= Beginning of Section =
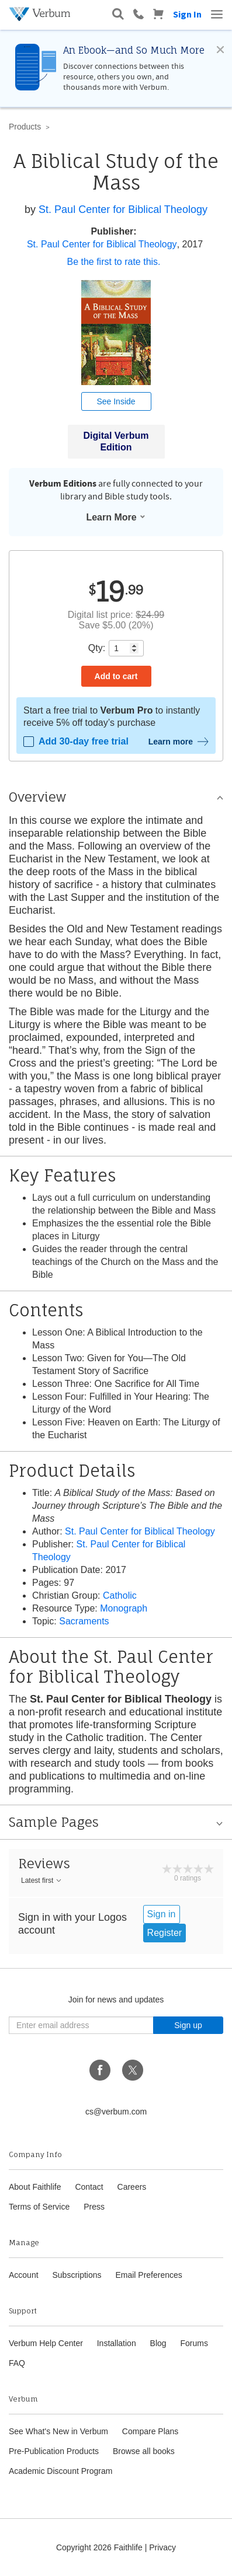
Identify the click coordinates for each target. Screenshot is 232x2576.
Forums (193, 2343)
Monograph (123, 1608)
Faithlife (128, 2547)
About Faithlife (35, 2186)
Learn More (116, 517)
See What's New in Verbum (58, 2431)
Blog (158, 2343)
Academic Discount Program (60, 2471)
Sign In (187, 14)
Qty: (96, 648)
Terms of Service (39, 2206)
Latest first (42, 1880)
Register (164, 1933)
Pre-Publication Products (54, 2451)
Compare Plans (150, 2431)
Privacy (162, 2547)
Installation (116, 2343)
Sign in (161, 1914)
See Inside (115, 401)
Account (24, 2275)
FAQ (17, 2363)
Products (25, 126)
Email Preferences (148, 2275)
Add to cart (116, 676)
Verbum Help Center (46, 2343)
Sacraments (84, 1621)
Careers (132, 2186)
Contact (89, 2186)
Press (94, 2206)
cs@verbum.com (116, 2111)
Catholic (120, 1595)
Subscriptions (76, 2275)
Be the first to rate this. (113, 262)
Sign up (188, 2025)
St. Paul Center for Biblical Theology (123, 209)
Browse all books (144, 2451)
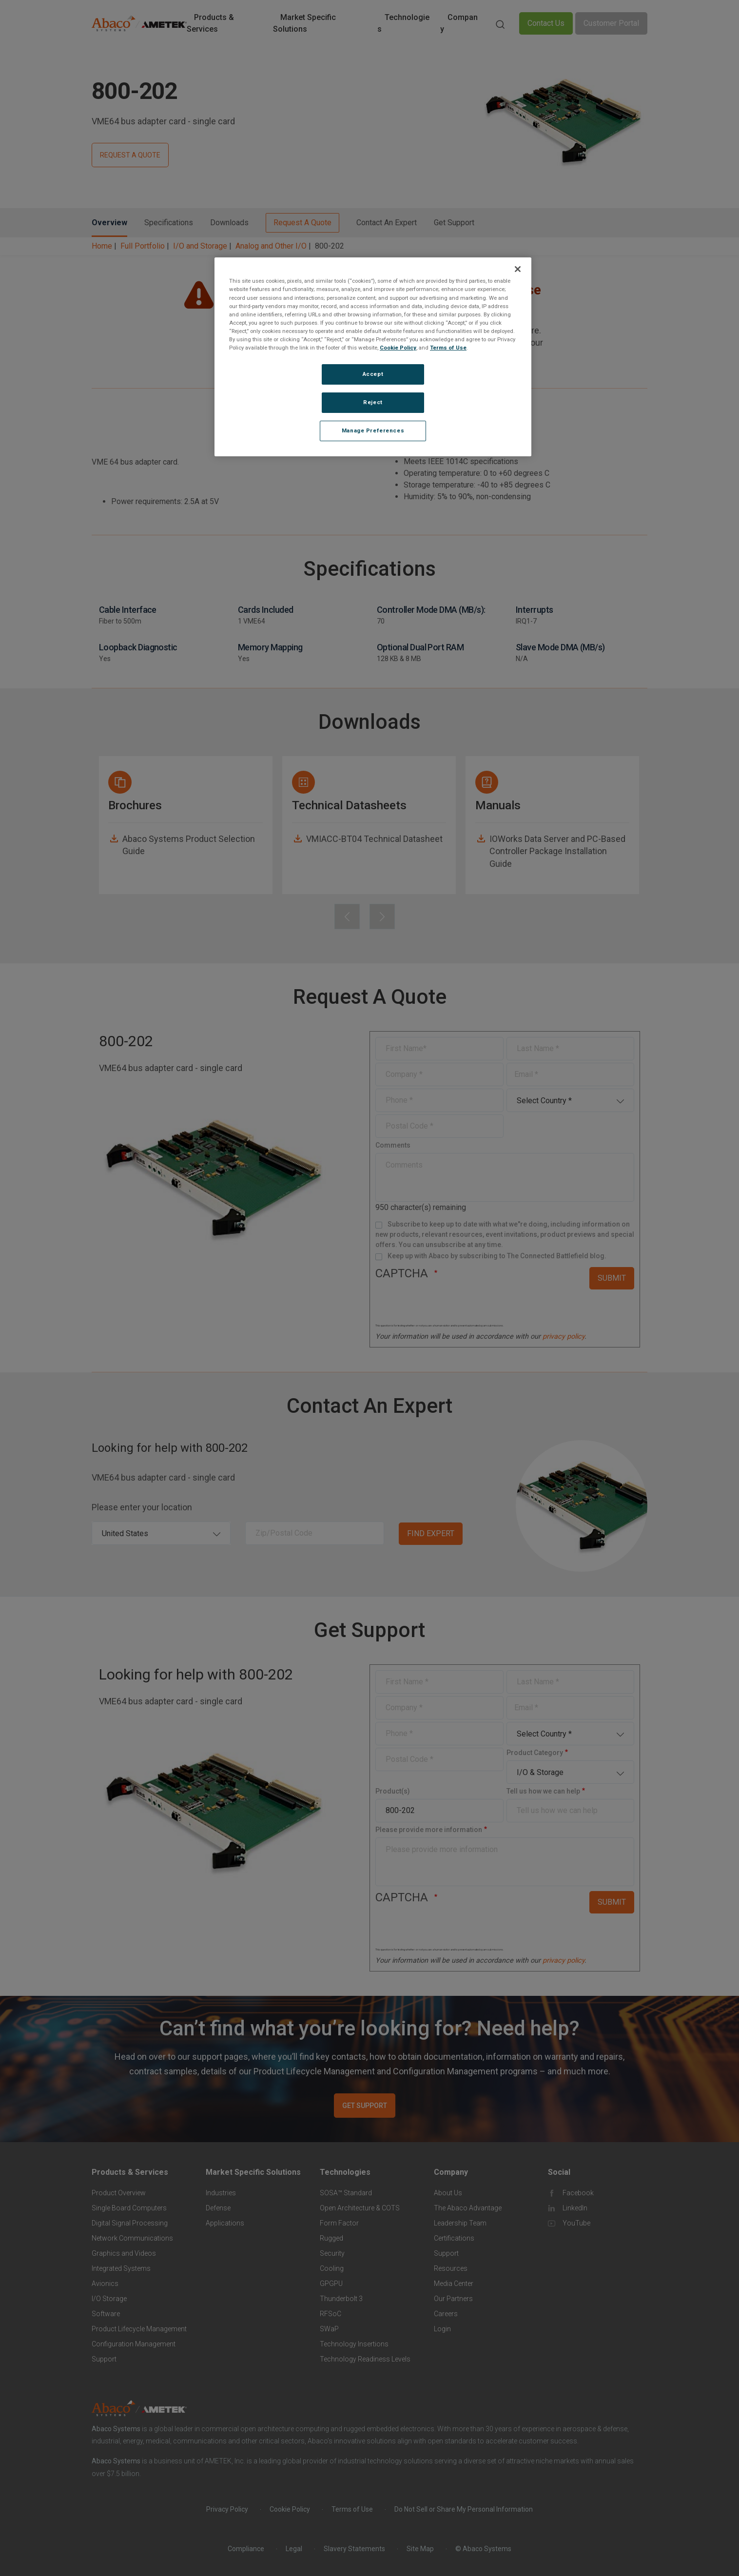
= End of Section =
*What you are asked to do*
Copy out every line of the material above that mentions the word "first".

*Answer section*
Latest first (42, 1880)
Be the first to rate this. (113, 262)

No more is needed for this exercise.